Leggo sempre più frequentemente che c’è una separazione evidente e netta tra gli elettori e la classe politica che li rappresenta. Gli stessi politici, non solo sono disposti ad ammettere tale scollamento, ma addirittura spingono i propri elettori a crederlo reale. Uno dei nuovi comandamenti del politically correct è infatti quello di non parlare mai male dell’elettorato, di considerarlo sempre e solo “vittima” di una classe politica (ovviamente l’altra, rispetto a chi parla) incapace e distaccata dai suoi interessi, che sono, invece, sempre “democratici” e “giusti”.
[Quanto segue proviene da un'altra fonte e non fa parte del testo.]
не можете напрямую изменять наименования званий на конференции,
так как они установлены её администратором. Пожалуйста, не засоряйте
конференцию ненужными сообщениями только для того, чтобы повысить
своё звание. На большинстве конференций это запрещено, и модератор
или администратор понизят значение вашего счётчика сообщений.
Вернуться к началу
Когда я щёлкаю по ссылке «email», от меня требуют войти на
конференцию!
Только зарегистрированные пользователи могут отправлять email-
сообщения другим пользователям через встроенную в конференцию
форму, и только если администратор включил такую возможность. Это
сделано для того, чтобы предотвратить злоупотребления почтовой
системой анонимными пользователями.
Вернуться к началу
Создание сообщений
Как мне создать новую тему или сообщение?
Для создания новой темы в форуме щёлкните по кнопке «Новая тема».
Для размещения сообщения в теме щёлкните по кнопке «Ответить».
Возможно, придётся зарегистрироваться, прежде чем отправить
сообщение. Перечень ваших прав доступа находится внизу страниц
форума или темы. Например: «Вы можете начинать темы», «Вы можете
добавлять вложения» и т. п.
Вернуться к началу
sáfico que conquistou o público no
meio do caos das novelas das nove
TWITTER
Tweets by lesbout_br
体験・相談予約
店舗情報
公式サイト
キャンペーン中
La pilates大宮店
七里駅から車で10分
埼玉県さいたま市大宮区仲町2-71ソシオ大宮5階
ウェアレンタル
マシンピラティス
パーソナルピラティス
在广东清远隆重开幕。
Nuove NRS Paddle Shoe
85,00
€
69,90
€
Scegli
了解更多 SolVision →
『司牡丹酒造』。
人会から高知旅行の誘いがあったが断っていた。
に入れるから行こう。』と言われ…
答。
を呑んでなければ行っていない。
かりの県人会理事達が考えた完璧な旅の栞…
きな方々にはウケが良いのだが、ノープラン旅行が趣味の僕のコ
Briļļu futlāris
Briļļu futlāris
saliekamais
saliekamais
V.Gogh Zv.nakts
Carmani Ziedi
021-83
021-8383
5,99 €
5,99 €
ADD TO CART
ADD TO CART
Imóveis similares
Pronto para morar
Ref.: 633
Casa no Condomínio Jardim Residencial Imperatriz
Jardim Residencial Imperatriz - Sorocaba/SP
È pur vero che gli elettori non lo sono più nel senso classico del termine, perché ormai a loro non è più consentito di eleggere qualcuno, tutt’al più sostengono nomine decise nelle segreterie di partito; gli eletti, da parte loro, inoltre, non lo sono più nel significato democratico del concetto di rappresentanza, perché privati appunto di quella rappresentatività che la Costituzione attribuisce loro; essenzialmente sono meri esecutori degli ordini dei leaders, limitandosi a ratificare quanto stabilito nelle “stanze del potere”. Va tuttavia anche detto che i partiti si sono trasformati in organizzazioni monocratiche sottoposte ad una ferrea gerarchia interna; anche la Camera dei Deputati e il Senato della Repubblica, infine, non sono più i luoghi della democrazia, deputati alla formazione delle leggi, mediante i classici procedimenti che implicano un’articolata discussione democratica, dove maggioranza ed opposizione trovano i loro spazi per esercitare le loro prerogative. Tali funzioni sono state di fatto esautorate ad appannaggio quasi esclusivo dei Governi, che ormai esercitano di fatto un monopolio dell’iniziativa legislativa; le leggi non sono più Leggi, in quanto non più elaborate da parte degli organi parlamentari dopo un dibattito politico che media le posizioni, dando un senso alla “rappresentatività democratica” (anche quando di iniziativa governativa), ma, le più importanti, sono quasi sempre approvate per mezzo del voto di fiducia al Governo, che esercita non solo quel potere esecutivo attribuitogli dalla Costituzione ma, di fatto, anche un potere legislativo (o almeno di forte indirizzo). Il tutto, ovviamente, a scapito della Democrazia.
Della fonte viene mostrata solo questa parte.